80-310/610 Formal Logic is one of the central courses in the graduate curriculum offered by the CMU Philosophy Department, and in the undergraduate Logic & Computation program. It provides an introduction to the core of classical mathematical logic: the syntax, semantics, proof calculus, soundness, and completeness of both propositional and first-order logic. 80-315/615 Modal Logic is a logic elective offered by the department, covering the basic core of (classical, propositional) modal logic, more sophisticated topics in its standard relational model theory, topological semantics, first-order modal logic, and the numerous connections to other topics in logic & philosophy.

I took both of these courses as an undergraduate, and had the opportunity to serve as the grader/teaching assistant for the 2019 and 2020 instances, all taught by my thesis advisor Adam Bjorndahl. As a TA, my main responsibilities were to grade student work and offer feedback, and to meet with students (both individually and in office hours) to help them with the problem sets & the material. The second half of the Spring 2020 semester and the entire Fall 2020 semester were conducted remotely.

80-310 Syllabus (F20)80-315 Syllabus (S20)

Some proof-writing tips I produced for 80-310/610 (F19)

A summary of some key ideas from 80-310/610 (F20)

#### 80-100 Intro to Philosophy

**Teaching Assistant (Fall 2019)**

As a graduate student in the philosophy department, I have the wonderful opportunity to serve as a teaching assistant for the department's Introduction to Philosophy course, taught by Simon Cullen, with assistance from Clark Glymour. Intro to Philosophy is designed to give students a broad introduction to issues of contemporary interest in philosophy, especially questions in applied ethics and metaphysics. The goal of the course is to significantly sharpen student's analytical reasoning skills, so, even if they ultimately aren't interested in philosophy itself, they will still receive tremendous benefit from having taken the course. The homework assigned to students requires them to construct "argument diagrams" (like the one pictured on the right), visually depicting a particular line of reasoning. Extracting these diagrams from (even sharply-written) philosophical prose is no easy task, so the course is designed to help students gradually develop this skill. However, once one has a diagram of a given argument, it becomes much easier to assess the strength of the argument, articulate its basic assumptions, and subject it to substantive critique.

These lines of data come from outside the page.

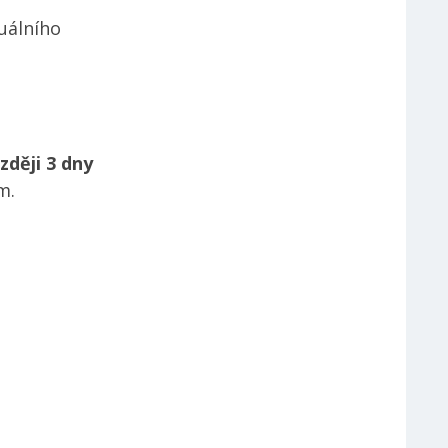
tuálního
zději 3 dny
m.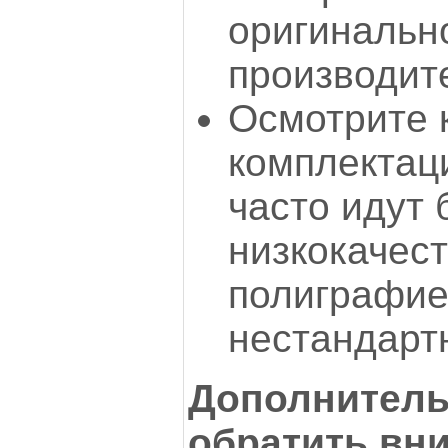
оригинальн
производит
Осмотрите 
комплектац
часто идут 
низкокачес
полиграфие
нестандарт
Дополнитель
обратить вн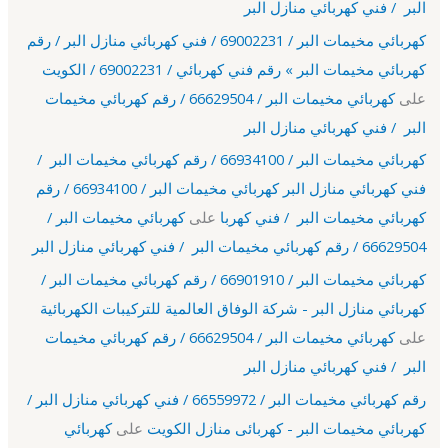
البر / فني كهربائي منازل البر
كهربائي مخيمات البر / 69002231 / فني كهربائي منازل البر / رقم
كهربائي مخيمات البر » رقم فني كهربائي / 69002231 / الكويت
على
كهربائي مخيمات البر / 66629504 / رقم كهربائي مخيمات
البر / فني كهربائي منازل البر
كهربائي مخيمات البر / 66934100 / رقم كهربائي مخيمات البر /
فني كهربائي منازل البر كهربائي مخيمات البر / 66934100 / رقم
كهربائي مخيمات البر / فني كهربا
على
كهربائي مخيمات البر /
66629504 / رقم كهربائي مخيمات البر / فني كهربائي منازل البر
كهربائي مخيمات البر / 66901910 / رقم كهربائي مخيمات البر /
كهربائي منازل البر - شركة الوفاق العالمية للتركيبات الكهربائية
على
كهربائي مخيمات البر / 66629504 / رقم كهربائي مخيمات
البر / فني كهربائي منازل البر
رقم كهربائي مخيمات البر / 66559972 / فني كهربائي منازل البر /
كهربائي مخيمات البر - كهربائى منازل الكويت
على
كهربائي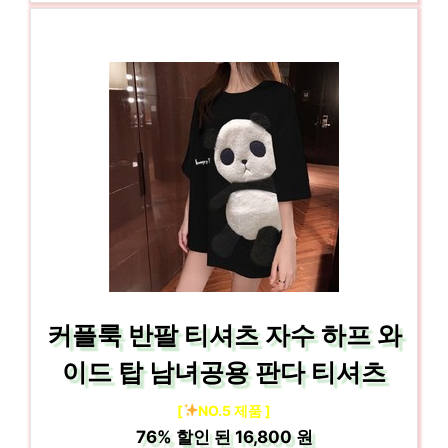
커플룩 반팔 티셔츠 자수 하프 와
이드 탑 남녀공용 판다 티셔츠
[
NO.5 제품 ]
76%
할인 된
16,800 원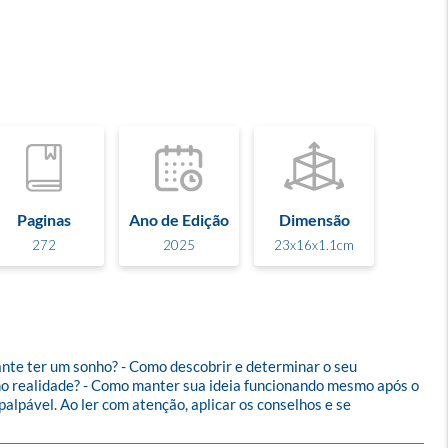
Paginas
Ano de Edição
Dimensão
272
2025
23x16x1.1cm
ante ter um sonho? - Como descobrir e determinar o seu 
nho realidade? - Como manter sua ideia funcionando mesmo após o 
alpável. Ao ler com atenção, aplicar os conselhos e se 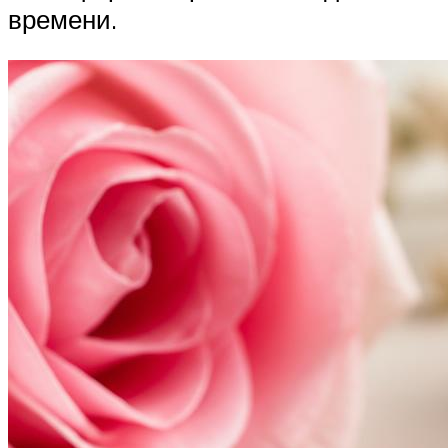
времени.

My role as teaching assistant for this course consists of grading student work, holding office hours, meeting with students to help them in the course, and teaching two sections of a weekly recitation. I design my recitations to give students the opportunity to critically evaluate the arguments presented in lecture & assigned readings, discuss with their peers, and refine their own position on the philosophical issues. I adopt a collaboration-oriented approach which emphasizes student interaction and discussion, and minimizes instances of me "lecturing". We have lively debates in recitation, covering a wide variety of topics and viewpoints.

I also had the opportunity to deliver one lecture for this course: Lecture 26 on Alan Turing's "Computing Machinery and Intelligence".